Tab Guide To Ditching Friends In Second Year

ADRIAN GRAY shares his wisdom on how to ditch those annoying friends you made in 1st year.

| UPDATED 2nd year Adrian Gray Cambridge Facebook friends lunge rejection spoons The ADC

Here’s a typical scenario. It’s week 3 of your first year at Cambridge and you’re lonelier than a hermit without a Wi-Fi connection. Desperate to fit in but unable to find a group where you feel at home, you decide enough is enough. As a result, your options are as follows:

a) Join the group of Asian students you vaguely know in the hope you can grasp Mandarin quicker than the 3-4 years Rosetta Stone suggests.

b) Slither your way into group of boatie lads by making all of your anecdotes vomit-related and pretending to find the word ‘pussy’ non-repulsive.

c) Claim you’re a Christian and hang around with a group of Chapel-goers. Struggle with how disconcertingly nice they are, but enjoy the free biscuits that all their events seem to provide.

d) Remain alone. Find solace in creating a parody Matt Baker Twitter account and telling yourself you might get a first.

e) Suicide.

f) Keep talking to Olaf from the bop in the hope he’ll eventually run out of things to say about Minecraft.   

You pick option b) and spend the rest of Michaelmas making non-ironic nob gags in Spoons. But, come Lent term you finally stumble upon some like-minded students. A new group begins to emerge and, by the beginning of second year, you’re ready to shed the mates you adopted in your moment of panic. But just how do you go about it? Well, here’s The Tab’s guide to ditching your friends in second year. 

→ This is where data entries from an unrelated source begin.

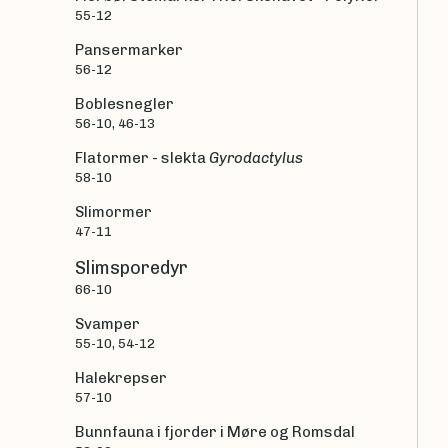
55-12
Pansermarker
56-12
Boblesnegler
56-10, 46-13
Flatormer - slekta
Gyrodactylus
58-10
Slimormer
47-11
Slimsporedyr
66-10
Svamper
55-10, 54-12
Halekrepser
57-10
Bunnfauna i fjorder i Møre og Romsdal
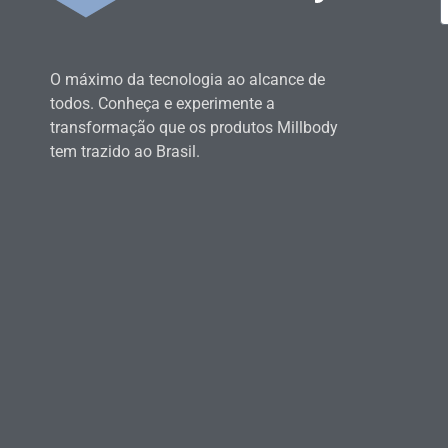
O máximo da tecnologia ao alcance de
todos. Conheça e experimente a
transformação que os produtos Millbody
tem trazido ao Brasil.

The old fashioned schoolyard bully should be your idol

1.       Make them do the ditching.

If you can make your friends dislike you, there’s a chance they’ll do the ditching themselves. This not only saves time but provides you with superficial moral high ground that can be used at a later date. The most effective ways of making your friends do the ditching are:

Make a lunge: nothing puts a friendship on the rocks quicker than launching yourself lip-first at a fellow student. Allow them to recoil in disgust before explaining that you fancy them. If it transpires they feel the same way, sleep with them, shout ‘BACK OF THE NET’ too loudly and too frequently during sex, then claim things have become too awkward the following morning.

Note: this technique works with both male and female friends.

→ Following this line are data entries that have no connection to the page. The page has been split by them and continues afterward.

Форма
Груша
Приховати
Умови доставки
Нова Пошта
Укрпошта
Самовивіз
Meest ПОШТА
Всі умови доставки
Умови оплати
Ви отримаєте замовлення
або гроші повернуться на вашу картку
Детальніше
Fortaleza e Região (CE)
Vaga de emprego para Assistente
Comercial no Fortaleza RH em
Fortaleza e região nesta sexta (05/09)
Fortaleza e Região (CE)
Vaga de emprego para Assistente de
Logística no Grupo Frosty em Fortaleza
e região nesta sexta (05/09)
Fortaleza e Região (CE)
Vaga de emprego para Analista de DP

This little dude knows exactly what he’s doing

Talk about all the time you’re spending at the ADC: everyone wants to know about how stressful it’s been ‘teching’ a gender-reversed stage-adaptation of The Wrong Trousers, right? WRONG. No-one cares. That’s why becoming obsessed with the ADC is a fast-track way to irritating and then shedding some friends. Of course, you don’t actually have to do anything at the ADC if you don’t fancy it. Just make sure to use slightly prickish terms like ‘blocking’ and ‘stage whisper’ every thirty seconds and you should be fine.

Where your friends enter, but return as acquaintances at best

2.       Cover Your Tracks

However you approach the ditching process, make sure you don’t give the game away. This article, for instance, is based on my own attempts to ditch friends*.  I thus posted the following status to avoid any of them catching on. This is key. Always cover your tracks.

*I should just make clear that I’m not actually ditching any of my friends.

3.       Soften the blow

It’s important to consider the feelings of those you’re ditching. Buy them chocolates, flowers and other clichés, but give the impression that these are all gifts from a mystery porter. The ditchees should be more concerned about the identity and motives of the porter than of your absence, as well as cheered up.

4.     Make sure your new friends are all they’re cracked up to be.

It’s easy to get excited when you meet new people. ‘He’s not an arsehole!’ you exclaim. ‘There are no Marilyn Monroe quotes in her Facebook bio!’ you cry.

Don’t be fooled. I met someone last year who I was convinced had best-friend-potential. But, a couple of candid late night conversations later and what’s revealed? A lack of humility and some serious hygiene issues. Both of these, and some of my other flaws, he couldn’t handle. In other words he was intolerant. Be careful. Only ditch when you’re sure the grass is greener.

So that’s it. Follow these easy steps and your ditching should be a sure-fire success.

That said, if you’re a fresher reading this then my advice would be not to rush the friend-making process. It’s always better to wait for the right people. Always. That way you’ll never need any of the bullshit advice I’ve just given.